Lorin Stein recently spoke about literature at Yale, inspiring bright young minds: “I want to be a writer and my first reaction was, ‘Wow, I need to pick up a book that’s not a textbook from Yale,'” reported one attendee.
I wished that Edwidge Danticat‘s new book of essays, Create Dangerously, felt less like a grab bag, but Scott McLemee finds a connecting thread: “Some of the pieces are personal essays; others are critical reflections on the work of Haitian writers and artists who worked as emigrants. The difference in focus does not involve a difference in tone, however. In either genre, Danticat registers an acute awareness that dislocation or relocation are, after all, common experiences.”
Toni Morrison receives the French Legion of Honor award.
Essays From the Nick of Time, a collection of nonfiction pieces by Mark Slouka, is one of my favorite books of 2010. Though his interview with the Rumpus is mostly focused on politics, he does discuss wearing two hats as an essayist and a fiction writer: “I can’t tell you anything about myself—why I got married, what I had for breakfast this morning—that isn’t a story. So, aside from certain conventions of voice, a certain stance toward ‘fact,’ I’m not sure the line exists. One side bleeds into the other all the time.” (I’ve read none of Slouka’s fiction; recommendations welcome.)
Dennis Lehane in the Wall Street Journal: “If I have to be labelled, I want to say my books are about the ethos of a city. I’m not a mystery novelist, I’m definitely not a literary novelist.
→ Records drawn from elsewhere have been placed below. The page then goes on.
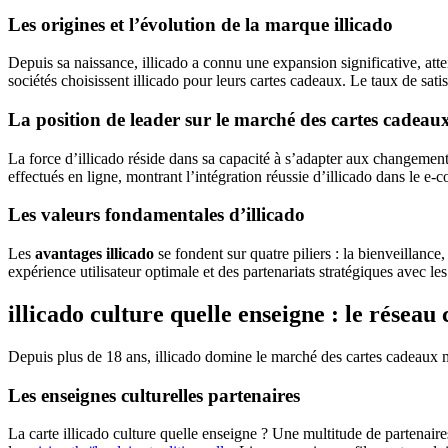
Les origines et l’évolution de la marque illicado
Depuis sa naissance, illicado a connu une expansion significative, atte
sociétés choisissent illicado pour leurs cartes cadeaux. Le taux de sati
La position de leader sur le marché des cartes cadeau
La force d’illicado réside dans sa capacité à s’adapter aux changement
effectués en ligne, montrant l’intégration réussie d’illicado dans le e
Les valeurs fondamentales d’illicado
Les
avantages illicado
se fondent sur quatre piliers : la bienveillance,
expérience utilisateur optimale et des partenariats stratégiques avec le
illicado culture quelle enseigne : le réseau
Depuis plus de 18 ans, illicado domine le marché des cartes cadeaux mu
Les enseignes culturelles partenaires
La carte illicado culture quelle enseigne ? Une multitude de partenaire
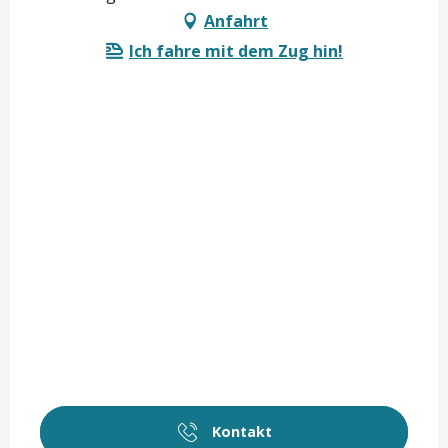
Anfahrt
Ich fahre mit dem Zug hin!
Kontakt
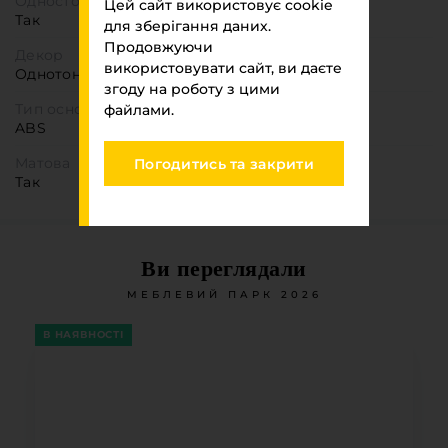
Одностороння деталь
Цей сайт використовує cookie
Так
для зберігання даних.
Продовжуючи
Декор
використовувати сайт, ви даєте
Однотонний
згоду на роботу з цими
Тип основи
файлами.
ABS
Матова
Погодитись та закрити
Так
Ви переглядали
МЕБЛЕВИЙ ПАРК 2026
В НАЯВНОСТІ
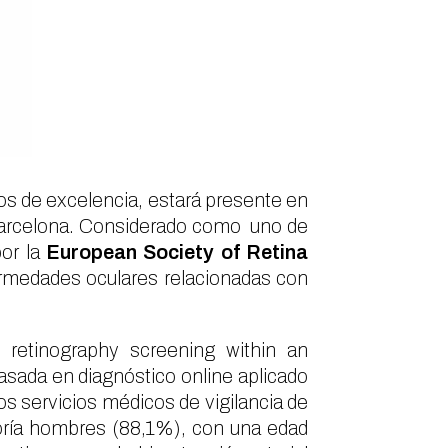
os de excelencia, estará presente en
 Barcelona. Considerado como uno de
por la
European Society of Retina
ermedades oculares relacionadas con
d retinography screening within an
sada en diagnóstico online aplicado
los servicios médicos de vigilancia de
yoría hombres (88,1%), con una edad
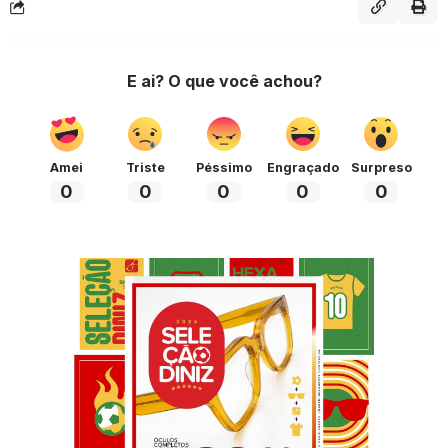
E ai? O que você achou?
Amei
Triste
Péssimo
Engraçado
Surpreso
0
0
0
0
0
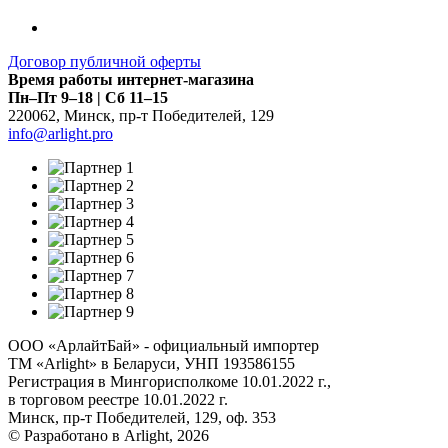
Договор публичной оферты
Время работы интернет-магазина
Пн–Пт 9–18 | Сб 11–15
220062
,
Минск
,
пр-т Победителей, 129
info@arlight.pro
ООО «АрлайтБай» - официальный импортер
ТМ «Arlight» в Беларуси, УНП 193586155
Регистрация в Мингорисполкоме 10.01.2022 г.,
в торговом реестре 10.01.2022 г.
Минск, пр-т Победителей, 129, оф. 353
© Разработано в Arlight, 2026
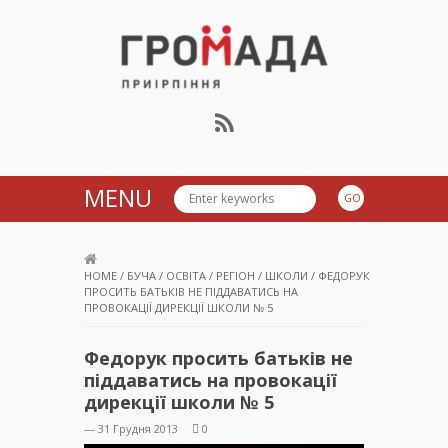
Громада Приірпіння
MENU
HOME
/
БУЧА
/
ОСВІТА
/
РЕГІОН
/
ШКОЛИ
/
ФЕДОРУК
ПРОСИТЬ БАТЬКІВ НЕ ПІДДАВАТИСЬ НА
ПРОВОКАЦІЇ ДИРЕКЦІЇ ШКОЛИ № 5
Федорук просить батьків не
піддаватись на провокації
дирекції школи № 5
— 31 Грудня 2013
0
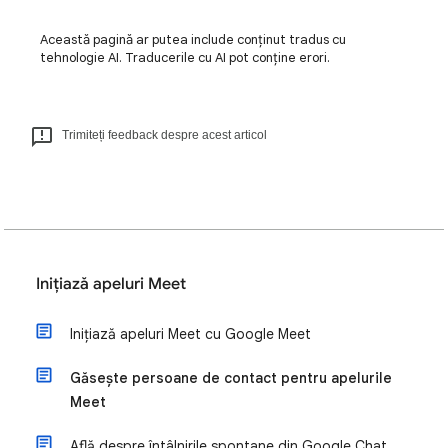
Această pagină ar putea include conținut tradus cu
tehnologie AI. Traducerile cu AI pot conține erori.
Trimiteți feedback despre acest articol
Inițiază apeluri Meet
Inițiază apeluri Meet cu Google Meet
Găsește persoane de contact pentru apelurile
Meet
Află despre întâlnirile spontane din Google Chat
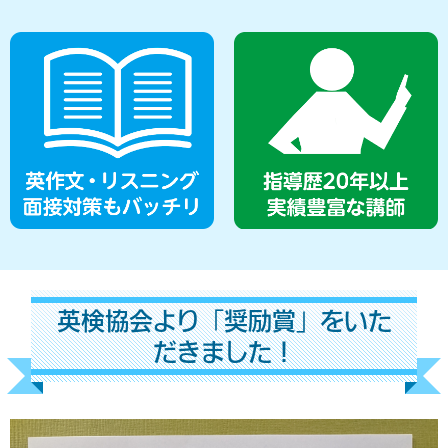
英検協会より「奨励賞」をいた
だきました！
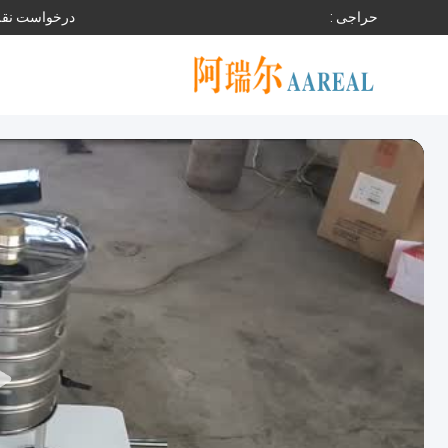
حراجی :
درخواست نقل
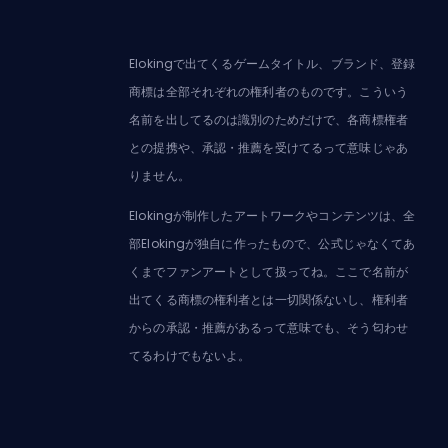
Elokingで出てくるゲームタイトル、ブランド、登録
商標は全部それぞれの権利者のものです。こういう
名前を出してるのは識別のためだけで、各商標権者
との提携や、承認・推薦を受けてるって意味じゃあ
りません。
Elokingが制作したアートワークやコンテンツは、全
部Elokingが独自に作ったもので、公式じゃなくてあ
くまでファンアートとして扱ってね。ここで名前が
出てくる商標の権利者とは一切関係ないし、権利者
からの承認・推薦があるって意味でも、そう匂わせ
てるわけでもないよ。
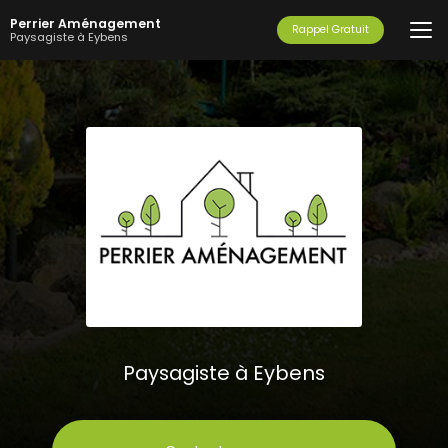
Aller
Perrier Aménagement
au
Rappel Gratuit
Paysagiste à Eybens
contenu
principal
Paysagiste à Eybens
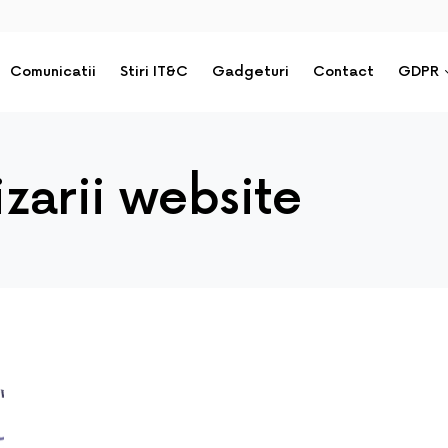
Comunicatii
Stiri IT&C
Gadgeturi
Contact
GDPR
zarii website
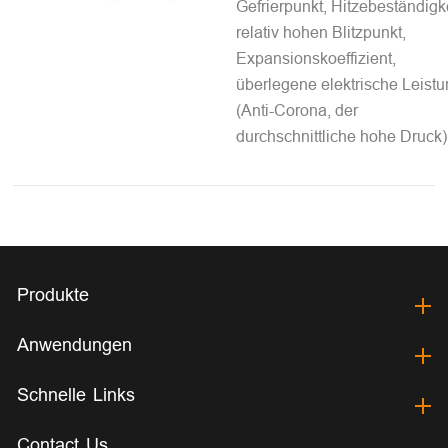
Gefrierpunkt, Hitzebeständigke
relativ hohen Blitzpunkt,
Expansionskoeffizient,
überlegene elektrische Leist
(Anti-Corona, der
durchschnittliche hohe Druck)
Produkte
Anwendungen
Schnelle Links
Contact Us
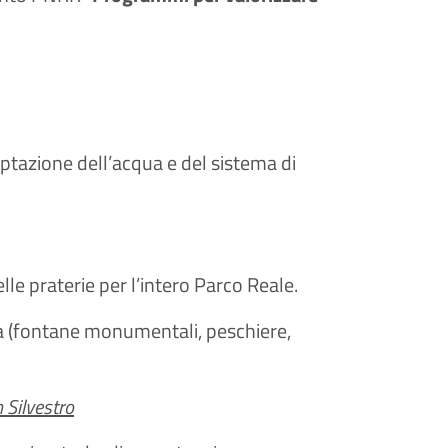
ptazione dell’acqua e del sistema di
lle praterie per l’intero Parco Reale.
qua (fontane monumentali, peschiere,
 Silvestro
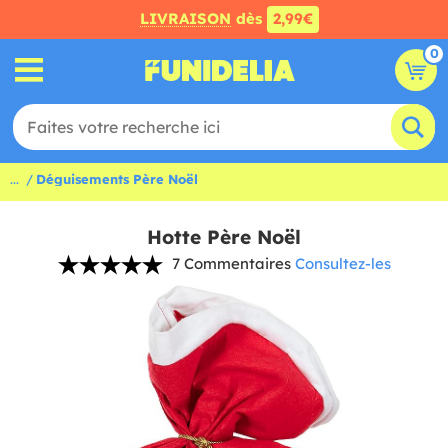
LIVRAISON
dès
2,99€
0
...
Déguisements Père Noël
Hotte Père Noël
7 Commentaires
Consultez-les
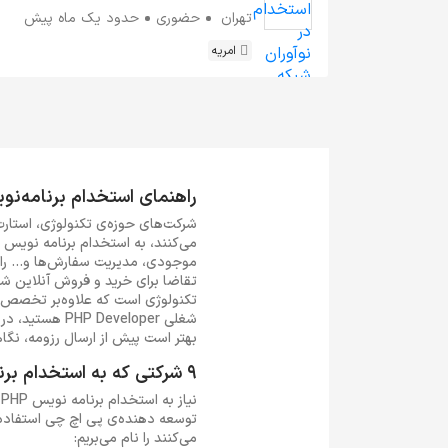
تهران
حضوری
حدود یک ماه پیش
امریه
راهنمای استخدام برنامه‌نویس
شرکت‌های حوزه‌ی تکنولوژی، استار
موجودی، مدیریت سفارش‌ها و... را د
تکنولوژی است که علاوه‌بر تخصص د
شغلی eveloper
بهتر است پیش از ارسال رزومه، نگاه
9 شرکتی که به استخدام برنامه‌ نویس PHP نیاز دارند
ن
توسعه دهنده‌ی پی اچ چی استفاده ک
می‌کنند را نام می‌بریم:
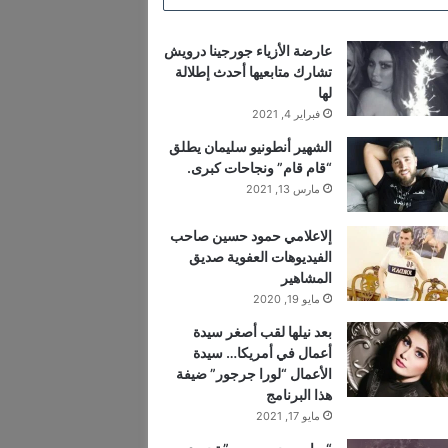
عارضة الأزياء جورجينا درويش
تشارك متابعيها أحدث إطلالة
لها
فبراير 4, 2021
الشهير أنطونيو سليمان يطلق
“قام قام” ونجاحات كبرى.
مارس 13, 2021
إلاعلامي حمود حسين صاحب
الفيديوهات العفوية صديق
المشاهير
مايو 19, 2020
بعد نيلها لقب أصغر سيدة
أعمال في أمريكا… سيدة
الأعمال “لورا جرجور” ضيفة
هذا البرنامج
مايو 17, 2021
I think I’m kind of an urban novelist.” (Buried in the story is the news that he’s writing an HBO movie with fellow Wire writer George Pelecanos.)
John Irving on critics: “Many practicing critics don’t write novels; I’ve written 12. What can someone who hasn’t written one novel—or has possibly written a couple of mediocre novels—teach me about my writing? Nothing. I will keep saying this till the day I die: when you’ve written a number of novels, the process of being reviewed is often an exercise in being condescended to by your inferiors.” If only the point of book reviewing were to teach John Irving something about writing…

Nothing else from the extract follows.